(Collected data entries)
========================
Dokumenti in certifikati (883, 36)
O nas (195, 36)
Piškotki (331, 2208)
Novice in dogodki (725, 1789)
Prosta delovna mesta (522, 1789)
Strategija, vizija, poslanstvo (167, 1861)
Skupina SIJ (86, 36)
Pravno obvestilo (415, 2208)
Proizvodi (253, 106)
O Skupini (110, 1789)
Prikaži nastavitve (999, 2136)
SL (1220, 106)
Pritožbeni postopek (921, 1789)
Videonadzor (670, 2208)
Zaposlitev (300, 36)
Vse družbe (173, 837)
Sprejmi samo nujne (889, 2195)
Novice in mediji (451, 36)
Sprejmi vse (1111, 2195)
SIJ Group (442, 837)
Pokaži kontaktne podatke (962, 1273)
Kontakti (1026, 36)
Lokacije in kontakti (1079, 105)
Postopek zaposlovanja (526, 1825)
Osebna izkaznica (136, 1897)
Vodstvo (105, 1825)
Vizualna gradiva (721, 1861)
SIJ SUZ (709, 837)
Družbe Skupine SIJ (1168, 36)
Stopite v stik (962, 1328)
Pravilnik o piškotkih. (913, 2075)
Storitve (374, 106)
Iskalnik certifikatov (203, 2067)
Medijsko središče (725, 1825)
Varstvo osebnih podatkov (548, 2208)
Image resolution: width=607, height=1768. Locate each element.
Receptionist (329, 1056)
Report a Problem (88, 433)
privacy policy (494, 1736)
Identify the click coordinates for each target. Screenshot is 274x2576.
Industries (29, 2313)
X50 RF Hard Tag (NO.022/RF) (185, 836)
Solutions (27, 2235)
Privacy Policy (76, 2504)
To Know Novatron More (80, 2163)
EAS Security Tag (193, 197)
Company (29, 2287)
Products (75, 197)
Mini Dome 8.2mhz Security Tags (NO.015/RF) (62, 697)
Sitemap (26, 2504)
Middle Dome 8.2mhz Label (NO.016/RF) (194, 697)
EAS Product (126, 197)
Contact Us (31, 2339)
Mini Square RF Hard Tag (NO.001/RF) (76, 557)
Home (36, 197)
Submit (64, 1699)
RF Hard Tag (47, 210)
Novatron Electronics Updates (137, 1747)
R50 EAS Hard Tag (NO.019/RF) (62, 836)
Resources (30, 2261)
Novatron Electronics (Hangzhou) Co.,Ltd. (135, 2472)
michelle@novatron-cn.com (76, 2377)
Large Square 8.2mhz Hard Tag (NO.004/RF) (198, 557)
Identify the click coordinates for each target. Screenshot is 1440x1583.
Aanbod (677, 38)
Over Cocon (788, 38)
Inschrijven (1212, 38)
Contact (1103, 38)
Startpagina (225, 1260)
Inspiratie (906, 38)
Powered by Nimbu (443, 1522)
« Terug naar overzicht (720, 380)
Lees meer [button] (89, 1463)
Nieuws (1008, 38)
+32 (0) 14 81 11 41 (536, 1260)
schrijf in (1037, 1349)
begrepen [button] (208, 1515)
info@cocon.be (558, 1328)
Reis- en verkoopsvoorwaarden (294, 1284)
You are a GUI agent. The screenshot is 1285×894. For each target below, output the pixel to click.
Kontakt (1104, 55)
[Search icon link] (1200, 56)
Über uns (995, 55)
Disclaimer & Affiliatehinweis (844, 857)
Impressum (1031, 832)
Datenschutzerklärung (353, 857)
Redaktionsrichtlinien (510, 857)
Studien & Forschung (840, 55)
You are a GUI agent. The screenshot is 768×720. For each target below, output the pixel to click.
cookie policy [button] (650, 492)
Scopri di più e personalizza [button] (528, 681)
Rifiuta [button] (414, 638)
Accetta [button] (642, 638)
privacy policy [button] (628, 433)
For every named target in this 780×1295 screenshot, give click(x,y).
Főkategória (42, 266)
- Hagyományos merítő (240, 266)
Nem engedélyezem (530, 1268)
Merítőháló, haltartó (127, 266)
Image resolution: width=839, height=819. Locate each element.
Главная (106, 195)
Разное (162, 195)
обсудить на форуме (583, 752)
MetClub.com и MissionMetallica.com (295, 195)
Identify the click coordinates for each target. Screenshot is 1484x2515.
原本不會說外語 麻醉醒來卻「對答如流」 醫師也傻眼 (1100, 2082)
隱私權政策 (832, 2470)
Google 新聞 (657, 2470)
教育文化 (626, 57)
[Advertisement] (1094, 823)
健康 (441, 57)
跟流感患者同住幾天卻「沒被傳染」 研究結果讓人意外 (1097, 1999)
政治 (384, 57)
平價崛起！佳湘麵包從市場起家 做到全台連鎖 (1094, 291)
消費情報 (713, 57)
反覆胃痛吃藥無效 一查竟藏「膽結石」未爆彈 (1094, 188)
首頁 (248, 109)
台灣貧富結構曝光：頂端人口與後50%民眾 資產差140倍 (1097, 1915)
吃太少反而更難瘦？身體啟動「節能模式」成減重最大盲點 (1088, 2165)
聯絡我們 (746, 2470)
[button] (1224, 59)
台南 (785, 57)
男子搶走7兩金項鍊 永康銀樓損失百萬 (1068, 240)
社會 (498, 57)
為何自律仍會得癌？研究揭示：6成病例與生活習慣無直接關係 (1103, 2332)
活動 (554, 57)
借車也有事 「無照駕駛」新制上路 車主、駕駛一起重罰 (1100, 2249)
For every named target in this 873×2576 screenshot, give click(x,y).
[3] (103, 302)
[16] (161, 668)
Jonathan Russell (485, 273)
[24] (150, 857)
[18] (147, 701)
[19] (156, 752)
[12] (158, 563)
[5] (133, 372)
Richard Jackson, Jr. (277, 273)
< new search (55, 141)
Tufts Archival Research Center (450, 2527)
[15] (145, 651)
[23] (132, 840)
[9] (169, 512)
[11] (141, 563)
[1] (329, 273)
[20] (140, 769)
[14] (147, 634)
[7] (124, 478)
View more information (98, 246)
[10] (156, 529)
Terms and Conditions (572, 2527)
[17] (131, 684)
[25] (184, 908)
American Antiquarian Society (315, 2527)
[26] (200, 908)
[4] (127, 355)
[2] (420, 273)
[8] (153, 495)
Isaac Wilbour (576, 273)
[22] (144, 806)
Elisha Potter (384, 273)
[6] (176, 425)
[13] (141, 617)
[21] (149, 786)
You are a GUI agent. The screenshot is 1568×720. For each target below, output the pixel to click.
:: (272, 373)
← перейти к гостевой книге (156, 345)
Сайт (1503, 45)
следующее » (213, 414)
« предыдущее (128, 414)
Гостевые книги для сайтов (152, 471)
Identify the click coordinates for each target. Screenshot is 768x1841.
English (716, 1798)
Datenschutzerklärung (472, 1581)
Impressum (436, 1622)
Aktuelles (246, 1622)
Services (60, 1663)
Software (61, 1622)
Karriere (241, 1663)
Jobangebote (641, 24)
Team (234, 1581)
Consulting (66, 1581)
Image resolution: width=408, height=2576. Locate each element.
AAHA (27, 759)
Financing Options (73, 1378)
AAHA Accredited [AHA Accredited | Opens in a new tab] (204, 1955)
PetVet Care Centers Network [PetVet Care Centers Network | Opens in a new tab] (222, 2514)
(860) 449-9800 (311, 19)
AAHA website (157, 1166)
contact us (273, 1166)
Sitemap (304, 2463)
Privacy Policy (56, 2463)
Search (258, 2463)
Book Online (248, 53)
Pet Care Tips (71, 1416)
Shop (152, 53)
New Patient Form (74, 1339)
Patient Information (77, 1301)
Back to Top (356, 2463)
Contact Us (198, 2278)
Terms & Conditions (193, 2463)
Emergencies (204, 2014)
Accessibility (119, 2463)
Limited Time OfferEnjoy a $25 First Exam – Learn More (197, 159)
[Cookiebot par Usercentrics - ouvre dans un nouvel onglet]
========================
■ What you have to do ■
Write out exactly the lines above from the line with "[19] (156, 752)" through the line with "[10] (156, 529)", both of them included, and leave out all other lines.

■ Answer to this task ■
[19] (156, 752)
[12] (158, 563)
[5] (133, 372)
Richard Jackson, Jr. (277, 273)
< new search (55, 141)
Tufts Archival Research Center (450, 2527)
[15] (145, 651)
[23] (132, 840)
[9] (169, 512)
[11] (141, 563)
[1] (329, 273)
[20] (140, 769)
[14] (147, 634)
[7] (124, 478)
View more information (98, 246)
[10] (156, 529)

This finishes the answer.